* What you have to do:
Write the entries below out again exactly; any picture in them stays out.

* Material for this task:
────────
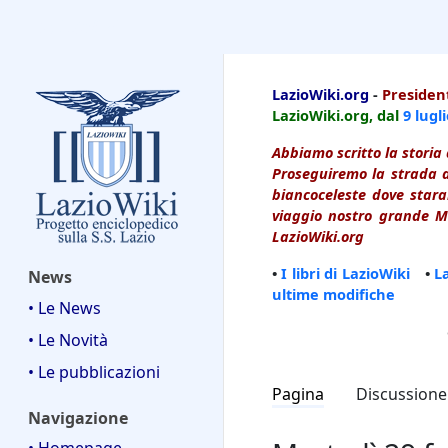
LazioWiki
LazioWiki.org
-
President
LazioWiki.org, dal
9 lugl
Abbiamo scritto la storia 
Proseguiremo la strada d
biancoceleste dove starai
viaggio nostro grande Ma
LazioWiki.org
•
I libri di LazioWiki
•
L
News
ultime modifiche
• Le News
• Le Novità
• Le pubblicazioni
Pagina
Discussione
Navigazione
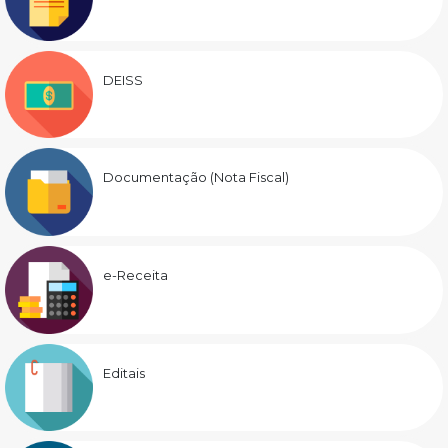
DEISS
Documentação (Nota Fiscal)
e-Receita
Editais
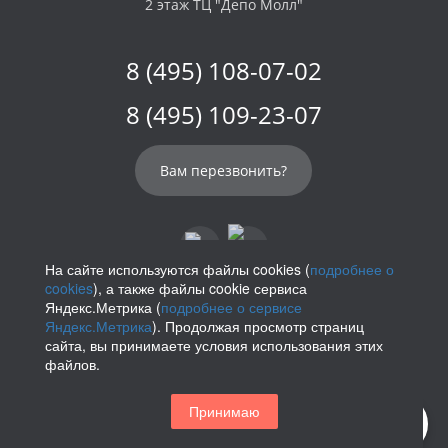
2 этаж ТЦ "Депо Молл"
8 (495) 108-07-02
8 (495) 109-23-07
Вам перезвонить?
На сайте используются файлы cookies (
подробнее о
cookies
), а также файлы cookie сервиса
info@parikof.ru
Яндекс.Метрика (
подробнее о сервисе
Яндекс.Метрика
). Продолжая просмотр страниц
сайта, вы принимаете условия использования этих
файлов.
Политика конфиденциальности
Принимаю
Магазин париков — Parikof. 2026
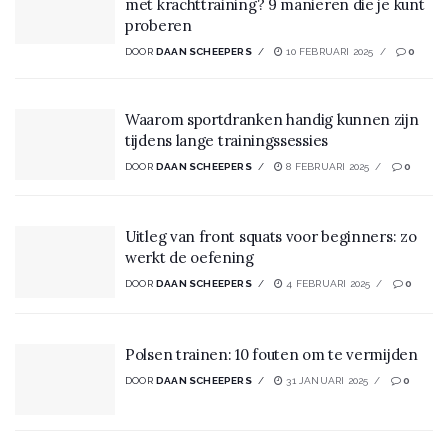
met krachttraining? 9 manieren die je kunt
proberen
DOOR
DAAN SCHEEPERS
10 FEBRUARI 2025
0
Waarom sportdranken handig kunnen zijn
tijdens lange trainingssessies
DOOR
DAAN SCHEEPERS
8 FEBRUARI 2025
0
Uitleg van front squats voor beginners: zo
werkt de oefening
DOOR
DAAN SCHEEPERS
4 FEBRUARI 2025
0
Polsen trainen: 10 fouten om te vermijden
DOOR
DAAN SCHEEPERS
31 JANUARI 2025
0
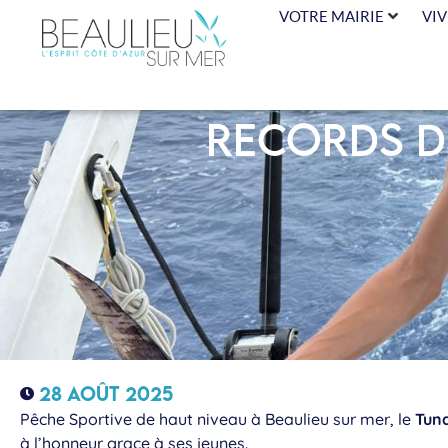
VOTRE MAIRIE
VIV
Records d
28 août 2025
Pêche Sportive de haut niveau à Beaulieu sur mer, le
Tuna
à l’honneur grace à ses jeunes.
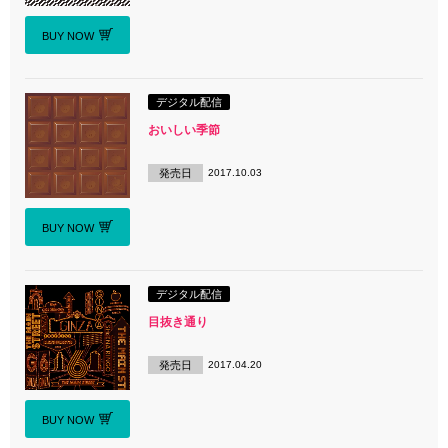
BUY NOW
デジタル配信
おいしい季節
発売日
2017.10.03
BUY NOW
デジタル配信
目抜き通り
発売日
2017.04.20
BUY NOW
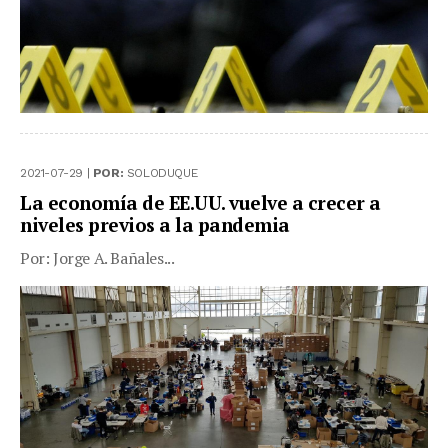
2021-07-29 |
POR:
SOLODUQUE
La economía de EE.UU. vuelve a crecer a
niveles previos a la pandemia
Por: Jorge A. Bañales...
────────
* Solution to the problem:
LazioWiki
LazioWiki.org
-
President
LazioWiki.org, dal
9 lugl
Abbiamo scritto la storia 
Proseguiremo la strada d
biancoceleste dove starai
viaggio nostro grande Ma
LazioWiki.org
•
I libri di LazioWiki
•
L
News
ultime modifiche
• Le News
• Le Novità
• Le pubblicazioni
Pagina
Discussione
Navigazione
DEISS
Documentação (Nota Fiscal)
e-Receita
Editais
2 этаж ТЦ "Депо Молл"
8 (495) 108-07-02
8 (495) 109-23-07
Вам перезвонить?
На сайте используются файлы cookies (
подробнее о
cookies
), а также файлы cookie сервиса
info@parikof.ru
Яндекс.Метрика (
подробнее о сервисе
Яндекс.Метрика
). Продолжая просмотр страниц
сайта, вы принимаете условия использования этих
файлов.
Политика конфиденциальности
Принимаю
Магазин париков — Parikof. 2026
met krachttraining? 9 manieren die je kunt
proberen
DOOR
DAAN SCHEEPERS
10 FEBRUARI 2025
0
Waarom sportdranken handig kunnen zijn
tijdens lange trainingssessies
DOOR
DAAN SCHEEPERS
8 FEBRUARI 2025
0
Uitleg van front squats voor beginners: zo
werkt de oefening
DOOR
DAAN SCHEEPERS
4 FEBRUARI 2025
0
Polsen trainen: 10 fouten om te vermijden
DOOR
DAAN SCHEEPERS
31 JANUARI 2025
0
VOTRE MAIRIE
VIV
Records d
28 août 2025
Pêche Sportive de haut niveau à Beaulieu sur mer, le
Tuna
à l’honneur grace à ses jeunes.
BUY NOW
デジタル配信
おいしい季節
発売日
2017.10.03
BUY NOW
デジタル配信
目抜き通り
発売日
2017.04.20
BUY NOW
2021-07-29 |
POR:
SOLODUQUE
La economía de EE.UU. vuelve a crecer a
niveles previos a la pandemia
Por: Jorge A. Bañales...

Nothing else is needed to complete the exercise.